Zhang Bangyi, Zuo Yun, Wan Jun, Liu Jiayue, Liu Xiangrong, Zeng Xiangxiang, Deng Zhaohong
School of Artificial Intelligence and Computer Science, Jiangnan University, Wuxi, China.
Department of Computer Science and Technology, National Institute for Data Science in Health and Medicine, Xiamen Key Laboratory of Intelligent Storage and Computing, Xiamen University, Xiamen, China.
PLoS Comput Biol. 2025 Sep 11;21(9):e1013489. doi: 10.1371/journal.pcbi.1013489. eCollection 2025 Sep.
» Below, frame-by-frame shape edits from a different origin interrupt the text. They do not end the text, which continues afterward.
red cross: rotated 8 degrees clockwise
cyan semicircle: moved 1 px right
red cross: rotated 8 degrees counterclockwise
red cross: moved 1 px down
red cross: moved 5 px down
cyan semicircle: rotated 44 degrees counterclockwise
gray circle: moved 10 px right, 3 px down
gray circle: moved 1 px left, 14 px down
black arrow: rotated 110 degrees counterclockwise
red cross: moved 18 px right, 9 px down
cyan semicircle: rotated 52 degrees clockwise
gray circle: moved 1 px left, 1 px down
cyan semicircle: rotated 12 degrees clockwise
Cancer remains a major contributor to global mortality, constituting a significant and escalating threat to human health. Anticancer peptides (ACPs) have emerged as promising therapeutic agents due to their specific mechanisms of action, pronounced tumor-targeting capability, and low toxicity. Nevertheless, traditional approaches for ACP identification are constrained by their reliance on shallow, hand-crafted sequence features, which fail to capture deeper semantic and structural characteristics. Moreover, such models exhibit limited robustness and interpretability when confronted with practical challenges such as severe class imbalance. To address these limitations, this study proposes HyperACP, an innovative framework for ACP recognition that integrates deep representation learning, adaptive sampling, and mechanistic interpretability. The framework leverages the ESMC protein language model to extract comprehensive sequence features and employs a novel adaptive algorithm, ANBS, to mitigate class imbalance at the decision boundary. For enhanced model transparency, SHAP-Res is incorporated to elucidate the contributions of individual residues to the final predictions. Comprehensive evaluations demonstrate that HyperACP consistently outperforms state-of-the-art methods across multiple datasets and validation protocols-including 10-fold cross-validation and independent test sets-according to metrics such as Accuracy (ACC), Sensitivity (SN), Specificity (SP), Matthews Correlation Coefficient (MCC), and Area Under the Curve (AUC). Furthermore, the model yields biologically interpretable results, pinpointing key residues (K, L, F, G) known to play pivotal roles in anticancer activity. These findings provide not only a robust predictive tool (available at www.hyperacp.com) but also novel insights into the structure-function relationships underlying ACPs.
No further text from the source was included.